We could simply blame Latin for being such a silly language, but it's a question worth considering. For instance, if my interviewer were to write with pen and paper at a table while listening to music, these words would be used:
- Él - the masculine pronoun with which my interviewer identifies so strongly
- La Pluma - the pen, a feminine noun
- El Papel - the paper, a masculine noun
- La Mesa - the table, a feminine noun
- El Radio / La Radio - the radio, a noun that can be masculine or feminine, depending on the speaker's preference
We understand the writer as "he." But why is the paper also masculine? Does the writer bear any similarity to the paper, but not to the pen? Is the pen similar to the table? And why does the writer get to choose the gender of the radio when he can't choose with the other nouns?
In truth, there is no intrinsic reason the pen, the table (and the radio) are feminine, just as there is no intrinsic reason the writer, the paper (and the radio) are masculine. Language does not categorize nouns and pronouns by intrinsic properties of gender.
Why not? Because there is no intrinsic masculine or feminine property in any of the objects, including the writer. The objects were chosen to be labeled masculine or feminine in the same formalization of language that occurred in English.

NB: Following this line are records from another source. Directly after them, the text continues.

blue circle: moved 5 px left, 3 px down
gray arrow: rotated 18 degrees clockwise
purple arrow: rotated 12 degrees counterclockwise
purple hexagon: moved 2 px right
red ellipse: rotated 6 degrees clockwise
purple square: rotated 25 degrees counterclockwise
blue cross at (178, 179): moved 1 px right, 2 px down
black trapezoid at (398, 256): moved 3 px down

Languages are composed of conventions
Why is "la pluma" feminine? Why is "they" typically plural? Why shouldn't sentences end with a preposition or infinitives be split?
The answer is simple: because. Because people using the language decided that's how the grammar should work.

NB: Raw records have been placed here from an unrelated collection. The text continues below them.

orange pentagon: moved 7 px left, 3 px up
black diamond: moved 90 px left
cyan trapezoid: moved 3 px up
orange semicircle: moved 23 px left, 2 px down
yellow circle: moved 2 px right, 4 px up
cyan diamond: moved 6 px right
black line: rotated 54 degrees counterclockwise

There are no intrinsic qualities of grammar. There is only the convention of the social environment's use of language. Even the writer is labeled with a pronoun and adjective that people decided should apply to others like him.
Perhaps you protest at a process that nebulous. Perhaps you cry out that science must be involved. After all, science continually refines intrinsic concepts of matter and objects as we learn more about the Universe. How much has science affected language?
In Spanish, the word "el papel" is traced to the 16th Century CE - toward the end of the Middle Ages - when science was certainly not the driving force of society. For reference, "they" as a singular pronoun is found in English even a bit earlier in history.
Language is anything but scientific, nor is it bound by the laws of the Universe. Attempts to call pronouns "scientifically accurate" will need to include research into the feminine nature of the table currently holding up the paper for my pen.
Humans, not grammar
In the end, language is developed to serve humans, not the other way around. Humans need to communicate, and we develop symbols to facilitate communication. While science may refine concepts labeled by symbols of language, rarely will it refine features of the language itself.
Instead, gender in language - if it exists at all - is derived from social conventions that later are formalized by linguists. I cannot explain why my pen is feminine, as I am, nor will I accept a detractor's misgendering as "scientific."
But I will remind my detractors that the word "gender" is believed to originate in proto-Indo-European (PIE), the parent language even of Latin, from which Spanish derives. In PIE, *gene- implied a family or tribe, not body parts. Identity developed from the people who accepted you as one of their own.
Understanding gender as a sense of collective acceptance may explain what happened with "la pluma," "el papel," and "la mesa." Perhaps the paper had a falling out with the table supporting it and the pen writing on it far in Latin's distant past.
For the sake of writers across time and space, I hope the words can make up and establish gender harmony in my journaling once again.